Nielsen, under fire from its TV network clients, defended its methodology and said its numbers, which show big declines in viewing since the beginning of the pandemic, are accurate.
The ratings company denied claims by the Video Advertising Bureau that viewing was being under-reported because Nielsen allowed its panel size to shrivel during the pandemic and said that changes in viewers' behavior and the lack of original episodes of shows and the cancellation of games by sports leagues caused a drop in viewing.
“Nielsen looked internally at its own process for estimating the ratings via our observational panel, a source of audience estimates that fuels the media industry,” Nielsen said in a blog post Friday. “While this drove a sample size smaller than it was pre-COVID, it remains robust and representative”.
Nielsen said that total TV viewing has declined in recent years. In the first quarter of 2019, on average, 20.8% of people 2 years old and older were using television across the total day. That declined to 19.1% in the first quarter of 2021.
That number is bad news for the networks, which are getting ready to sell advertising for the 2021-22 season in the upfront market.
Nielsen did say that as a result of the 20% decrease in its sample, the standard error for its estimates is up slightly.
"What we see is despite the decline in the sample. There is no material statistical difference, right the error has increased but the confidence interval is still high as we have reported," Mainak Mazumdar, Nielsen’s chief research officer, said in an interview with Broadcasting+Cable.
The error for February 2020 for primetime households using television was plus or minute 0.229. For February 2021, it was 0.26.
That means that for February 2020, Nielsen was confident that when reporting a 48.67 ratings estimate, that the ratings could have been as low as 48.44 or as high as 48.90.
For the same 48.67 rating in February 2021, based on the reduced sample size and updated weights, the estimate could have been as low as 48.41 or as high as 48.93, Nielsen said.
“We feel the standard error needs to be accounted for when folks are forecasting their inventory for rest of the year into upfront, Mazumdar said
In its blog post, Nielsen said that advertising buyers and sellers should “consider” the many factors affecting TV at this as they look at the numbers.
The VAB was looking for more than that, saying that a research paper about standard error was not what the industry needed at this point.
Mazumdar said that it has been going back over the behaviors being reported out of the sample homes.
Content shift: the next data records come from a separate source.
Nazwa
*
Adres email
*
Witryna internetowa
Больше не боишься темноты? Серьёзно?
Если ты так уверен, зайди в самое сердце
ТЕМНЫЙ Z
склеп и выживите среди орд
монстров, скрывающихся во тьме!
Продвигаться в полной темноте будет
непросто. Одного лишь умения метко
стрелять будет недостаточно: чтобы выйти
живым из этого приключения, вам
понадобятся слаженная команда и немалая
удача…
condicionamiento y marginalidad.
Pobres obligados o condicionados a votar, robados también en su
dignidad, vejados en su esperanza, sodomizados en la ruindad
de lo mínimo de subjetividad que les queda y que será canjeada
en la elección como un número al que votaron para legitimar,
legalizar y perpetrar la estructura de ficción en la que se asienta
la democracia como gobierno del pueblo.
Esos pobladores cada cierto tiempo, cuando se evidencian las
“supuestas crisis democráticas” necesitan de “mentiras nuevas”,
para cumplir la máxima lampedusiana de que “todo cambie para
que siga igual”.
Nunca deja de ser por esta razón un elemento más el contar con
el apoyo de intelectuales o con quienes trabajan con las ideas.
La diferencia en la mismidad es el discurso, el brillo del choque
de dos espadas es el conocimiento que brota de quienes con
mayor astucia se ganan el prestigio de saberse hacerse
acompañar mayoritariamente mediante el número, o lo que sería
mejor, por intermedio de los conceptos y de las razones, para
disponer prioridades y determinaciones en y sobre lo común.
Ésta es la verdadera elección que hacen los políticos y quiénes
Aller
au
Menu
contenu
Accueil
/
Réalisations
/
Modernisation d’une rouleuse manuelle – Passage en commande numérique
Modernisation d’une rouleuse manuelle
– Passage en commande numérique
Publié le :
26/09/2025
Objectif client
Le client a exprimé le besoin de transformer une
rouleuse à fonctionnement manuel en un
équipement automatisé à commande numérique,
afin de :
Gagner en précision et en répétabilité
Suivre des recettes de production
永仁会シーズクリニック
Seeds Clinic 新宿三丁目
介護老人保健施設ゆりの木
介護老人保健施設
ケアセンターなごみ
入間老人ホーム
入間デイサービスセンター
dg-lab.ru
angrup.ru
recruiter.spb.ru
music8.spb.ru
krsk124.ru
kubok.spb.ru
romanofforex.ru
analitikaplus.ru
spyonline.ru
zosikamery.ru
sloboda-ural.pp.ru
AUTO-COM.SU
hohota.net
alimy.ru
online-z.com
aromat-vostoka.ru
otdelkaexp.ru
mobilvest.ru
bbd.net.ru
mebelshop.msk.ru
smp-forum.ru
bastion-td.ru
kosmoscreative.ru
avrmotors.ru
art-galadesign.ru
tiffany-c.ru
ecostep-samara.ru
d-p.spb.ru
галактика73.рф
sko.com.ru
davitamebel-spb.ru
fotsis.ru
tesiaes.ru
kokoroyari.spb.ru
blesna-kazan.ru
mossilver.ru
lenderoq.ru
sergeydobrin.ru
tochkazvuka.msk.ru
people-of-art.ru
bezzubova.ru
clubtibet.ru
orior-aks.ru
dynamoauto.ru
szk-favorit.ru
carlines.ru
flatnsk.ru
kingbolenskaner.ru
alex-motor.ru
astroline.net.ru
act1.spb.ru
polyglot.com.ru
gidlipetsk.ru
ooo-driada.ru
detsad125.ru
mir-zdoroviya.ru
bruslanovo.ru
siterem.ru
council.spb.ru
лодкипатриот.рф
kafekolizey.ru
Nielsen has found that its numbers reflect what the viewing--or non viewing--that was happening in those homes.
“We're going back and we don't we don't see anything there [that wold cause us] to make adjustments,” Mazumdar said.
“The behavior change is a big deal because as we go back to these homes we see these are legitimate changes that these households made in their lives that impacts their media behavior,” he said.
In its blog post, Nielsen noted that the pandemic has both bottlenecked and accelerated aspects of the media industry, acting as a polarizing factor for consumer segments
Those changes were spurred by production disruptions caused by COVID. Nielsen said there were 13% fewer new episodes on traditional TV in October 2020 compared to the same month in 2019. That led to a 75% increase in programming repeats.
Premieres of shows were 29 days later at the start of the 2020-21 TV season compared to the previous year.
While traditional TV undoubtedly declined, total minutes streamed directly to the TV glass, across streaming-capable homes, increased from 117.7 billion to 132 billion, Nielsen said.
“Ahead of this year’s TV upfronts/newfronts, media buyers and sellers need to take heed of these trends and understand the unique impact COVID has had not just on programming and content, but on all aspects of the industry,” Nielsen said in its post.
Nielsen’s Mazumdar also took issue with the VAB’s contention that it had abandoned its panel during the pandemic.
Nielsen, like other companies, was disrupted by COVID. “We adapted very quickly to these challenges by making modifications to our procedures as well as developing new ways to safely recruit, install and maintain our industry-leading panels,” he said.
Those changes were spelled out to clients last year.
Those changes included remote recruitment of sample homes, introduction of a new nano-meter that members of Nielsen panel homes can install themselves, and the use of proximity visits that allowed the company to perform maintenance on its panelists and equipment from a safe distance.
Now that pandemic appear to be winding down, Nielsen’s field force is fully back at work, Mazumdar said.
“We want to make sure we go back to the sample size w had in a pre-COVID level.” he said.